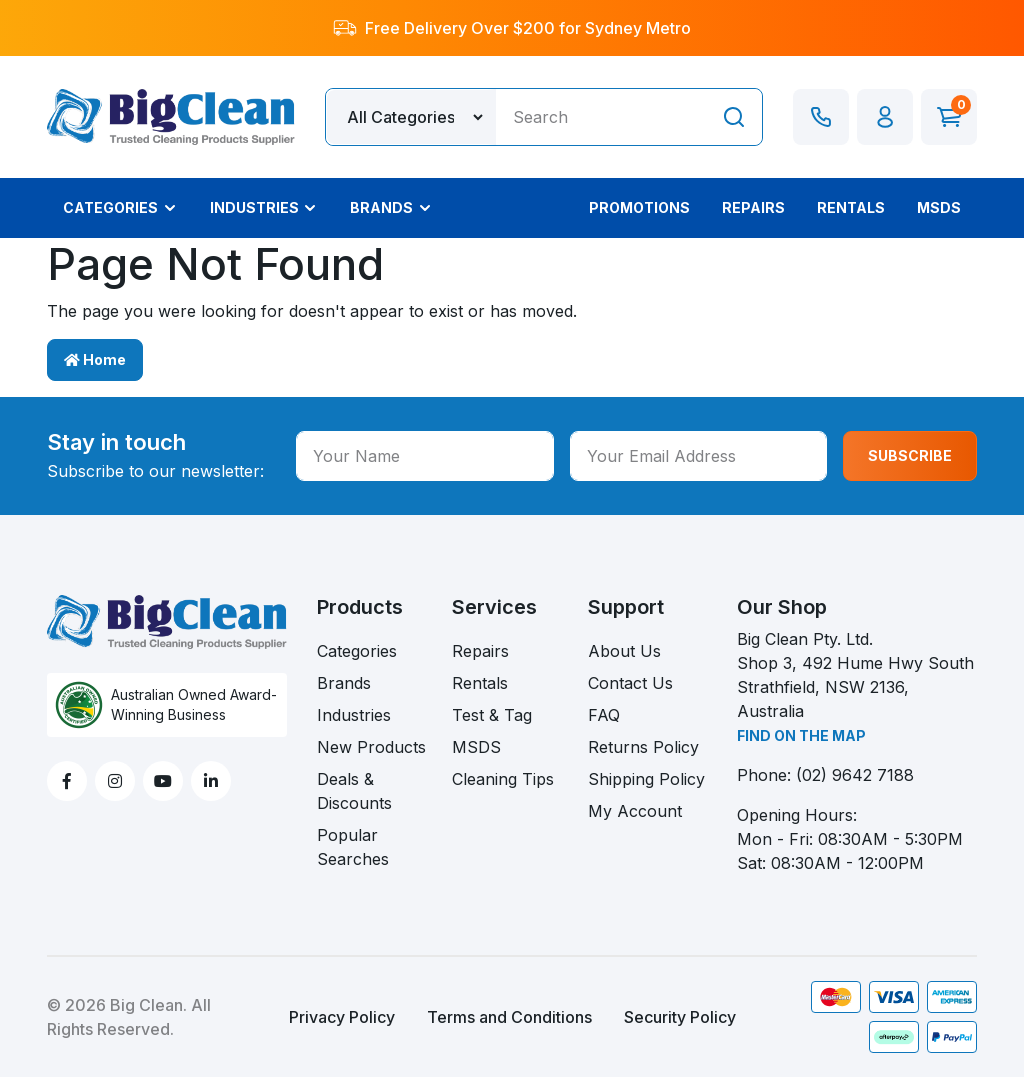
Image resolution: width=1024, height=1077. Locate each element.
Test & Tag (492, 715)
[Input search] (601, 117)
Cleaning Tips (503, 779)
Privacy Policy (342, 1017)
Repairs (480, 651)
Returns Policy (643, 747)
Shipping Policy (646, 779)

+ + + + +

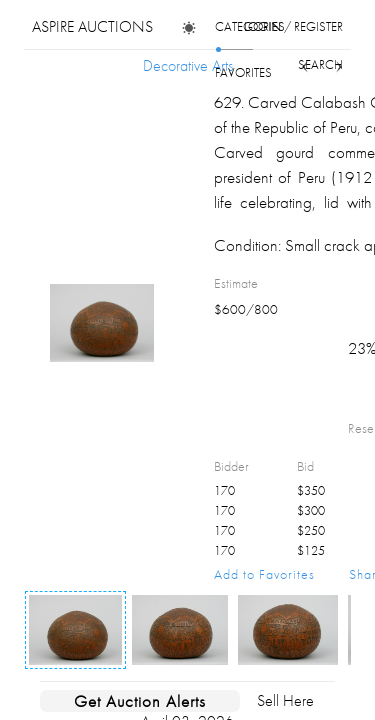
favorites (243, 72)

+ + + + +

_Problem to solve:_ Using the data above, reproduce exactly the lines from the line that contains "Image resolution: width=1024, height=1077." through the line that contains "Shipping Policy (646, 779)", including both.

_Response to this task:_
Image resolution: width=1024, height=1077. Locate each element.
Test & Tag (492, 715)
[Input search] (601, 117)
Cleaning Tips (503, 779)
Privacy Policy (342, 1017)
Repairs (480, 651)
Returns Policy (643, 747)
Shipping Policy (646, 779)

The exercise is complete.